> _YOUR INSTRUCTIONS_: Locate the string "maxigesic" in the listing below. Copy every line where it is found.

-------- RECORDS SUPPLIED --------

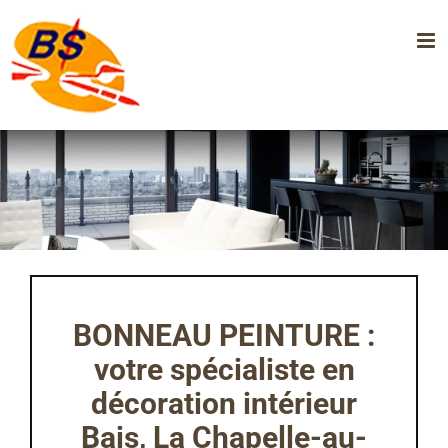
Passer
au
contenu
BONNEAU PEINTURE :
votre spécialiste en
décoration intérieur
Bais, La Chapelle-au-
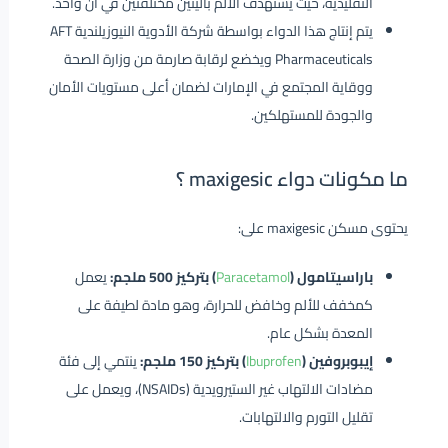
التقليدية، حيث يستهدف الألم بآليتين مختلفتين في آن واحد.
يتم إنتاج هذا الدواء بواسطة شركة الأدوية النيوزيلندية AFT
Pharmaceuticals ويخضع لرقابة صارمة من وزارة الصحة
ووقاية المجتمع في الإمارات لضمان أعلى مستويات الأمان
والجودة للمستهلكين.
ما مكونات دواء maxigesic ؟
يحتوى مسكن maxigesic على:
باراسيتامول (
Paracetamol
) بتركيز 500 ملجم:
يعمل
كمخفف للألم وخافض للحرارة، وهو مادة لطيفة على
المعدة بشكل عام.
إيبوبروفين (
Ibuprofen
) بتركيز 150 ملجم:
ينتمي إلى فئة
مضادات الالتهاب غير الستيرويدية (NSAIDs)، ويعمل على
تقليل التورم والالتهابات.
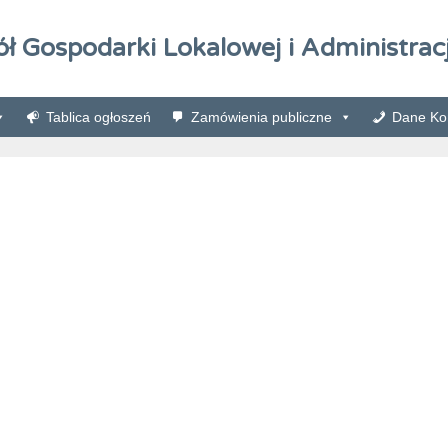
ół Gospodarki Lokalowej i Administracj
Tablica ogłoszeń
Zamówienia publiczne
Dane Kon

--------

> _RESULT FOR THIS EXERCISE_:
ما مكونات دواء maxigesic ؟
يحتوى مسكن maxigesic على:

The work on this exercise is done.